Concurrent Containers
Boost.Unordered provides boost::concurrent_node_set
, boost::concurrent_node_map
,
boost::concurrent_flat_set
and boost::concurrent_flat_map
,
hash tables that allow concurrent write/read access from
different threads without having to implement any synchronzation mechanism on the user’s side.
std::vector<int> input;
boost::concurrent_flat_map<int,int> m;
...
// process input in parallel
const int num_threads = 8;
std::vector<std::jthread> threads;
std::size_t chunk = input.size() / num_threads; // how many elements per thread
for (int i = 0; i < num_threads; ++i) {
threads.emplace_back([&,i] {
// calculate the portion of input this thread takes care of
std::size_t start = i * chunk;
std::size_t end = (i == num_threads - 1)? input.size(): (i + 1) * chunk;
for (std::size_t n = start; n < end; ++n) {
m.emplace(input[n], calculation(input[n]));
}
});
}
In the example above, threads access m
without synchronization, just as we’d do in a
single-threaded scenario.
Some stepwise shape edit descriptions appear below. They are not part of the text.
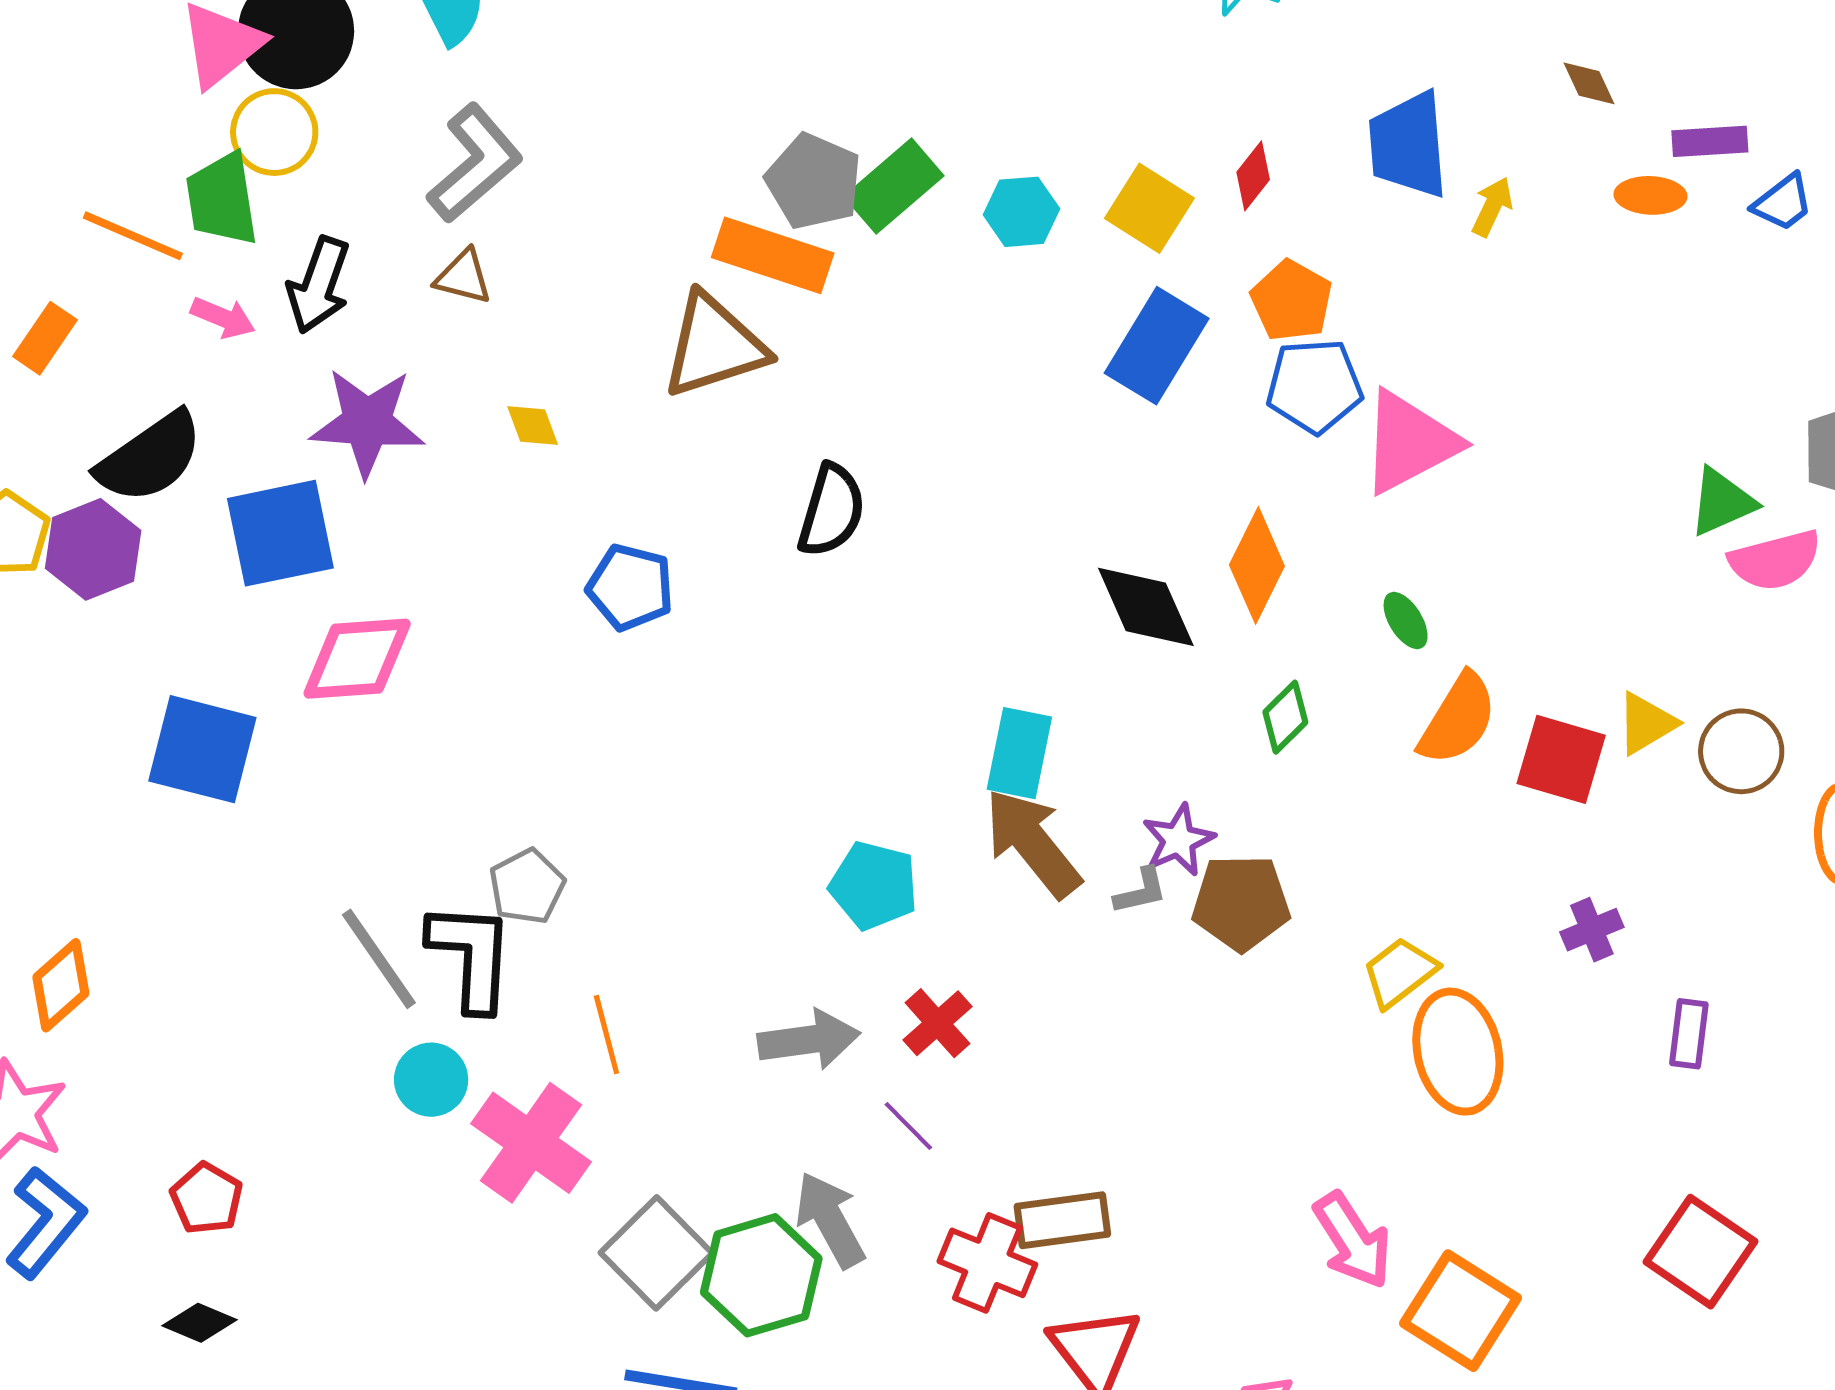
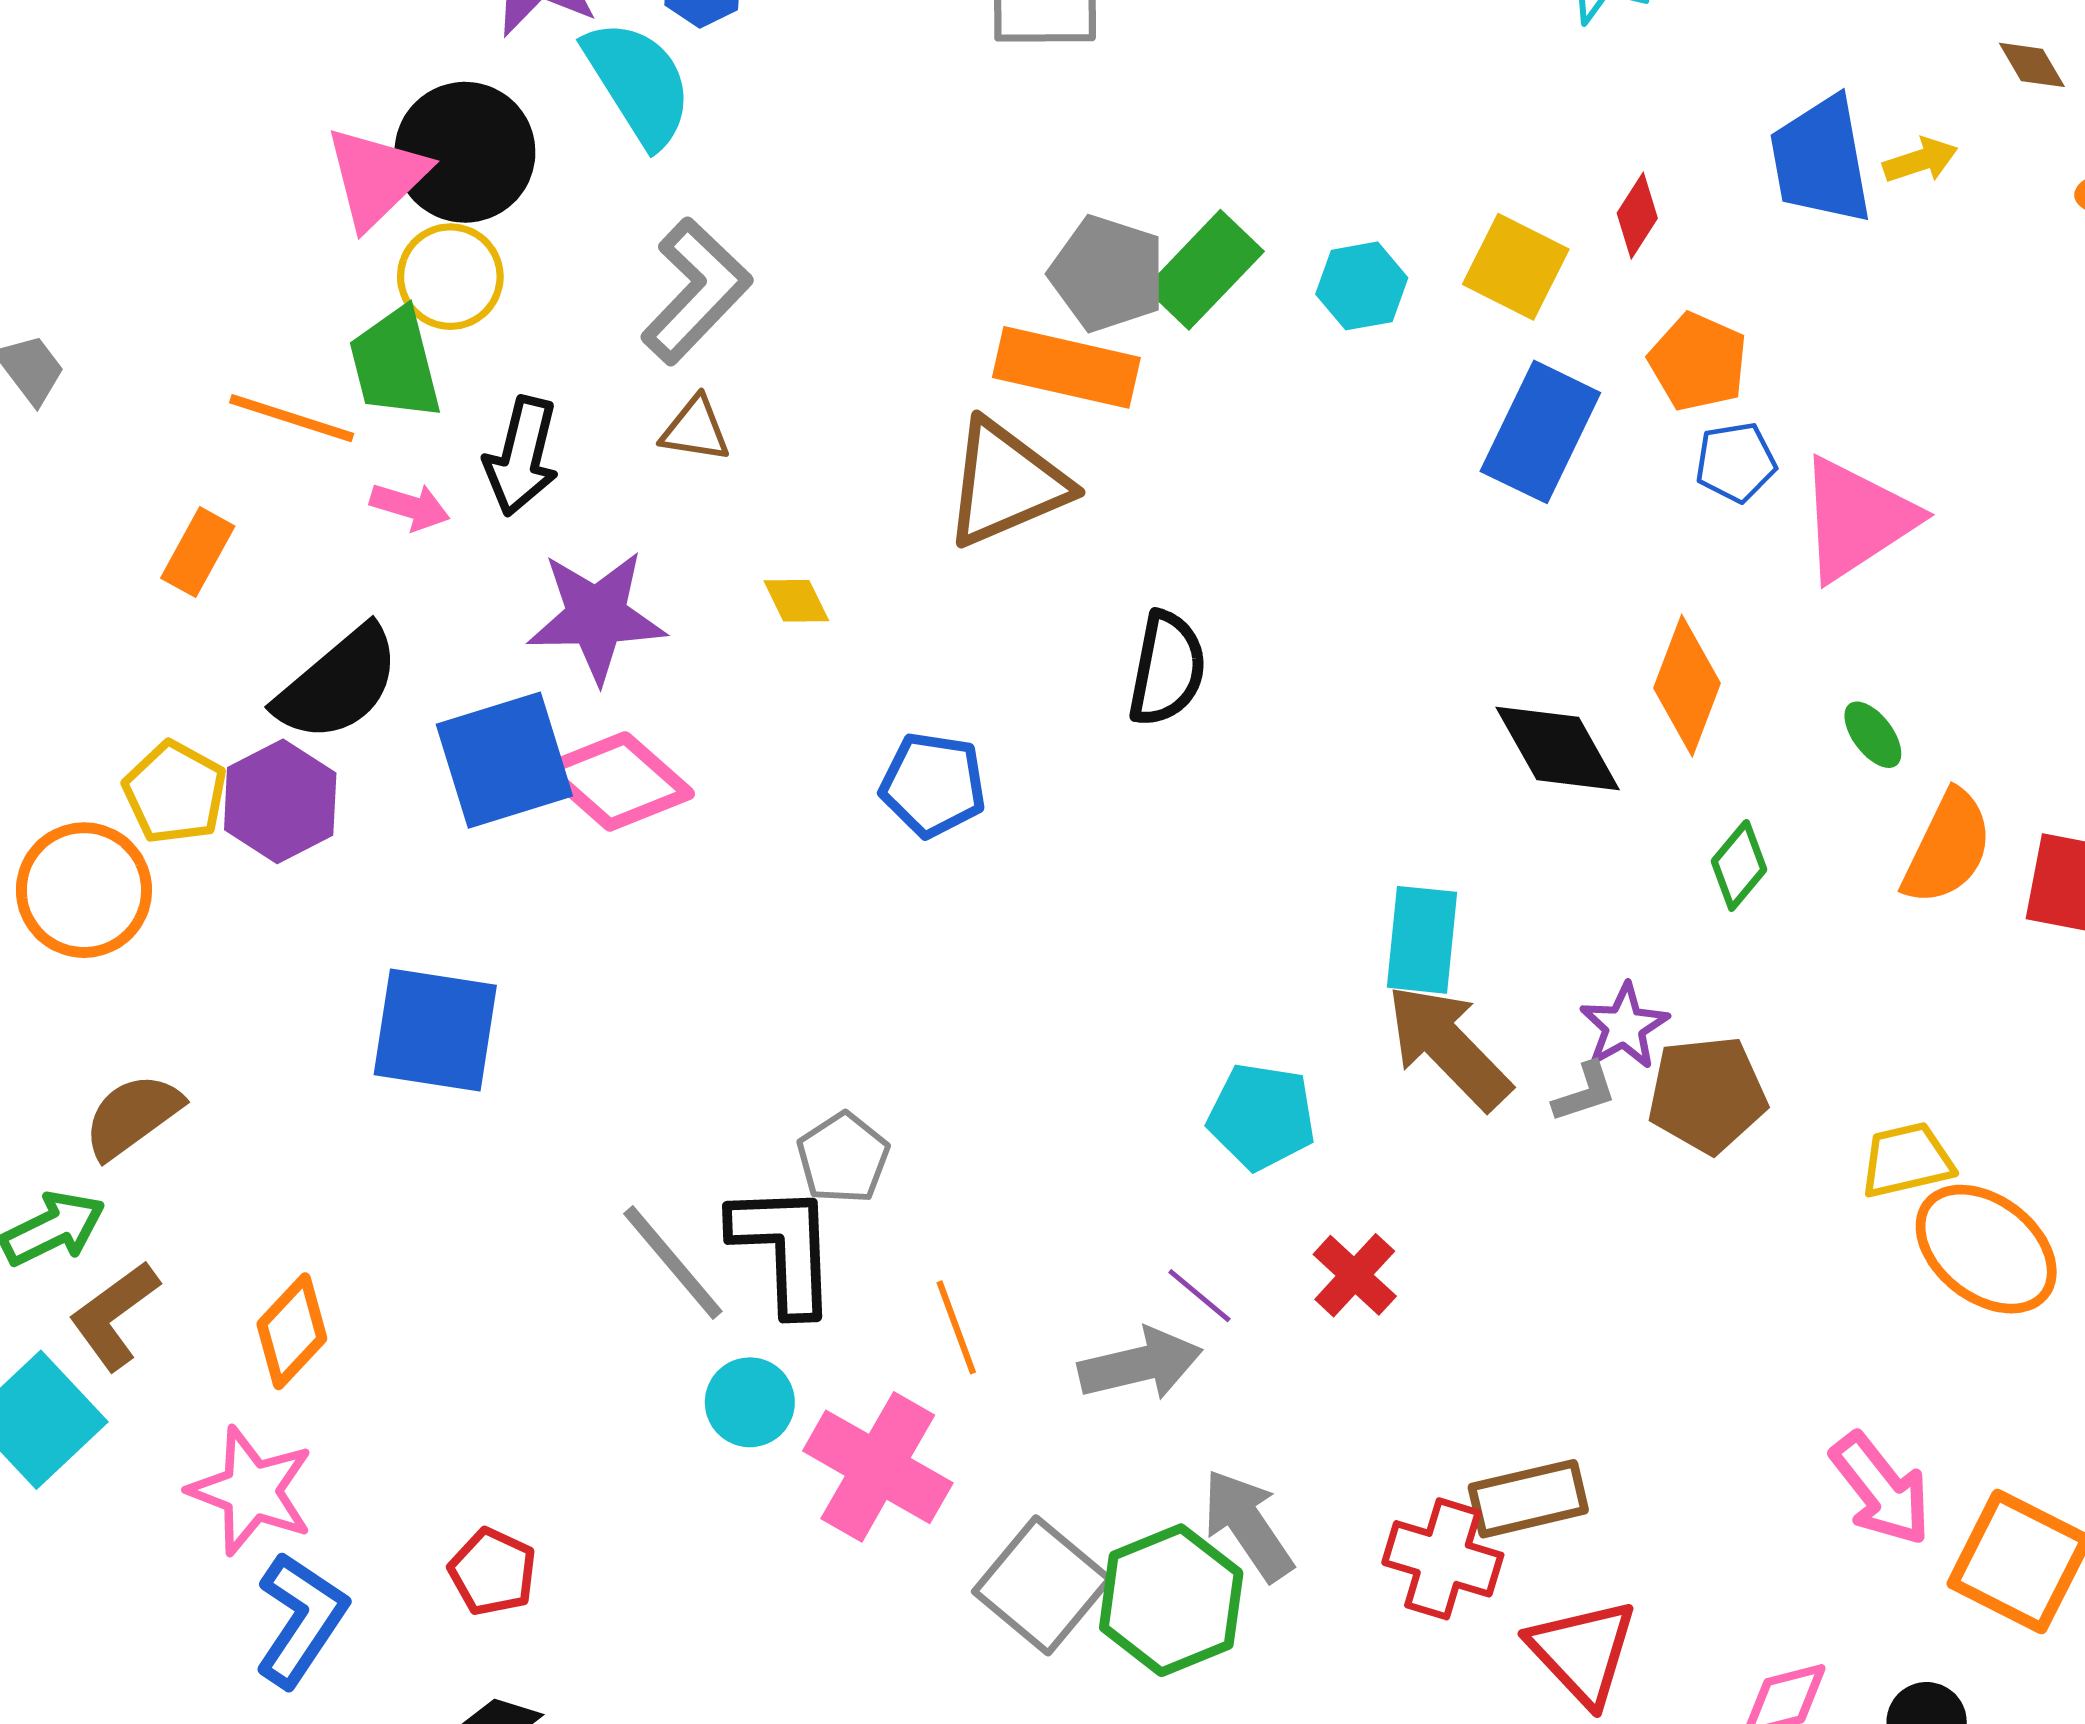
yellow arrow: (1492, 207) -> (1920, 160), moved, turned 52
blue pentagon: (1314, 386) -> (1736, 462), size x0.7
pink diamond: (357, 659) -> (617, 781), moved, turned 51
yellow trapezoid: (1400, 972) -> (1907, 1160), turned 30
gray arrow: (809, 1040) -> (1140, 1364), moved
orange ellipse: (1458, 1052) -> (1986, 1249), turned -34
purple line: (908, 1126) -> (1199, 1296), moved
In an ideal setting, if a given workload is distributed among
N threads, execution is N times faster than with one thread —this limit is
never attained in practice due to synchronization overheads and contention (one thread
waiting for another to leave a locked portion of the map), but Boost.Unordered concurrent containers
are designed to perform with very little overhead and typically achieve linear scaling
(that is, performance is proportional to the number of threads up to the number of
logical cores in the CPU).
Visitation-based API
The first thing a new user of Boost.Unordered concurrent containers will notice is that these classes do not provide iterators (which makes them technically not Containers in the C++ standard sense). The reason for this is that iterators are inherently thread-unsafe. Consider this hypothetical code:
auto it = m.find(k); // A: get an iterator pointing to the element with key k
if (it != m.end() ) {
some_function(*it); // B: use the value of the element
}
In a multithreaded scenario, the iterator it
may be invalid at point B if some other
thread issues an m.erase(k)
operation between A and B. There are designs that
can remedy this by making iterators lock the element they point to, but this
approach lends itself to high contention and can easily produce deadlocks in a program.
operator[]
has similar concurrency issues, and is not provided by
boost::concurrent_flat_map
/boost::concurrent_node_map
either. Instead, element access is done through
so-called visitation functions:
m.visit(k, [](const auto& x) { // x is the element with key k (if it exists)
some_function(x); // use it
});
The visitation function passed by the user (in this case, a lambda function) is executed internally by Boost.Unordered in a thread-safe manner, so it can access the element without worrying about other threads interfering in the process.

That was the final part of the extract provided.